▶ _Problem_
Among the entries below, find every line that contains the string "Φιλίππου", then copy it.

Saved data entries
● ● ●
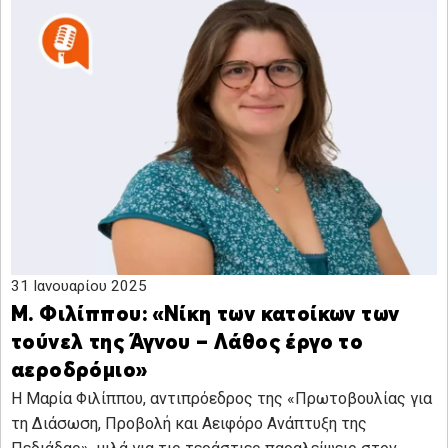
31 Ιανουαρίου 2025
Μ. Φιλίππου: «Νίκη των κατοίκων των
τούνελ της Άγνου – Λάθος έργο το
αεροδρόμιο»
Η Μαρία Φιλίππου, αντιπρόεδρος της «Πρωτοβουλίας για
τη Διάσωση, Προβολή και Αειφόρο Ανάπτυξη της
● ● ●
▶ _Solution to the problem_
Μ. Φιλίππου: «Νίκη των κατοίκων των
Η Μαρία Φιλίππου, αντιπρόεδρος της «Πρωτοβουλίας για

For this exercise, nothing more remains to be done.